Questa mattina ho letto un articolo di Marguerite Yourcenar uscito con il titolo “Glose de Noël” su “Le Figaro” del 22 dicembre 1976. In seguito il pezzo è stato inserito in “Il Tempo, grande scultore”, una raccolta di testi della Yourcenar tradotti da Giuseppe Guglielmi, edita da Einaudi nel 1985. Pangea lo aveva riproposto la vigilia di Natale del 2019 – qui trovate il link – e lo ha rimesso in circolo in questi giorni. Il tempo passa, ma ciò che scrive l’autrice francese vale per tutte le feste che precedono e seguono a ruota il 25 dicembre di ogni anno.

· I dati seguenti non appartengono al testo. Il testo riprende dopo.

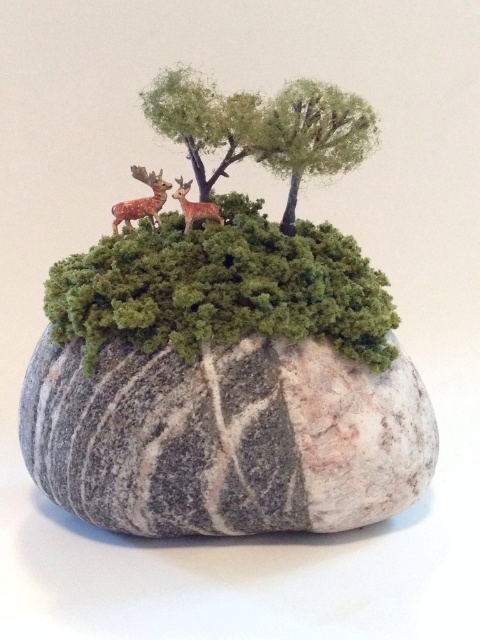 Between point (301, 168) and point (190, 202), which one is positioned in front?

Point (301, 168) is more forward.

Is point (268, 134) more distant than point (220, 224)?

No, (268, 134) is in front of (220, 224).

Find the location of a particular element. Image resolution: width=480 pixels, height=640 pixels. green textured tree at upper center is located at coordinates (312, 134).

Identify the location of green textured tree at upper center. (312, 134).

Does green matte trees at upper center appear over shiny brown deer at center?

Indeed, green matte trees at upper center is positioned over shiny brown deer at center.

Can you confirm if green matte trees at upper center is shorter than shiny brown deer at center?

In fact, green matte trees at upper center may be taller than shiny brown deer at center.

This screenshot has width=480, height=640. Find the location of `green matte trees at upper center`. green matte trees at upper center is located at coordinates (203, 120).

Who is more distant from viewer, [320,88] or [156,109]?

The point [156,109] is more distant.

Is green textured tree at upper center to the right of green matte trees at upper center from the viewer's perspective?

Yes, green textured tree at upper center is to the right of green matte trees at upper center.

Describe the element at coordinates (312, 134) in the screenshot. I see `green textured tree at upper center` at that location.

In order to click on green textured tree at upper center in this screenshot , I will do coord(312,134). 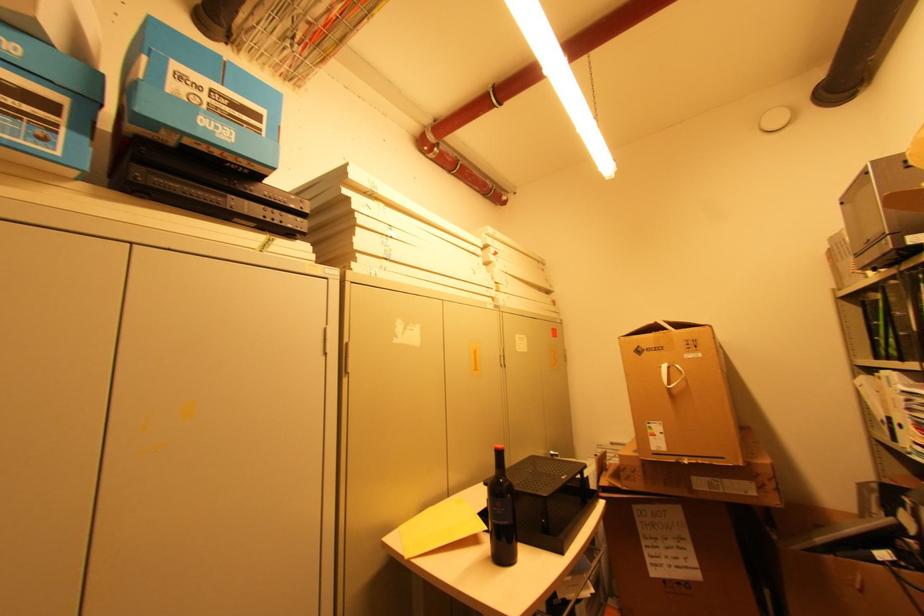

Per la maggior parte degli odierni celebranti, la grande festa cristiana si riduce a due riti: comprare, in modo più o meno obbligativo, oggetti utili o meno, e ingozzarsi, o ingozzare le persone della propria stretta cerchia, in un inestricabile miscuglio di sentimenti in cui entrano in parti uguali il desiderio di far piacere, l’ostentazione, e il bisogno di spassarsela a propria volta un poco. E non dimentichiamo, simboli antichissimi della perennità del mondo vegetale, gli abeti sempreverdi tagliati nel bosco e che finiscono di morire nel calore della nafta e le funivie che scaricano gli sciatori sulla neve inviolata”. Yourcenar prosegue ricordando che il Natale “È la festa dei poveri []. È la festa degli uomini di buona volontà []. È la festa di una razza troppo spesso disprezzata e perseguitata [] (il Bambino è ebreo). È la festa degli animali che partecipano al mistero sacro […]. È la festa della comunità umana, poiché è, ovvero lo sarà tra qualche giorno, la festa dei Tre Re di cui la leggenda vuole che uno sia un Nero, a simboleggiare così tutte le razze della terra []”.

Nel 2022, a quasi mezzo secolo dal pensiero espresso da Marguerite Yourcenar, il mondo è cambiato poco nonostante si sia del tutto trasformato e ora patisca la coda di una pandemia, una guerra appena oltre l’uscio di casa e altre sparse intorno senza dimenticare le lezioni che ci impone la natura violata. In buona sostanza non abbiamo imparato dai nostri errori e il presente è quanto mai fosco. Tuttavia c’è speranza, a ridosso della linea dell’orizzonte si intravede un’onda che monta: sulla sua cresta ci sono quelli che ci ostiniamo a chiamare diversi per sesso, stato, etnia e anche per la razza perché pure gli animali hanno da far valere i loro diritti. Tutti prima o poi vorranno riscuotere quanto è loro dovuto, lo sappiamo, ma al momento fingiamo che la cosa non ci riguardi, o comunque speriamo ci coinvolga solo di striscio. Viviamo in situazioni che ci illudiamo siano protette e così, impermeabili alle disgrazie altrui che confiniamo in un breve commento a margine delle nostre amene conversazioni, continuiamo a ingozzarci e a sproloquiare auguri e complimenti con una leggerezza che esclude perfino l’ipotesi di un magari fievole senso di colpa.

Se un tempo dicevamo che “Il Natale è la festa dei bambini”, ora neppure proviamo ad attribuirgli un qualsiasi senso, ci limitiamo “a fare acquisti” e, per carità, soprattutto in questi giorni vogliamo essere lasciati in pace. Magari talvolta ci comportiamo da stronzi con gli amici o sul lavoro, prevarichiamo con convinta arroganza chiunque sia più debole e subiamo senza combattere da chi sta sopra di noi, convinti che in fondo sia giusto così: la ruota gira. Vero, la ruota gira nel fango e lascia ovunque tracce di tristezza, dosi diverse di malinconia, solitudine, angoscia, ansia, anche rabbia e un nervoso che ci rode in fondo allo stomaco per cui non esiste medicina.

Comunque spargiamo intorno saluti e sorrisi beneauguranti.

Possiamo continuare a mentire a noi stessi? Non è forse ora di provare a cambiare almeno il piccolo pezzo di mondo che ci rappresenta? O preferiamo sprofondare nella cacca?
Che esistenze tristi da raccontare, tutte marroni!
A me piace scrivere solo storie a colori☺️

Buon Anno, sarà quello della svolta?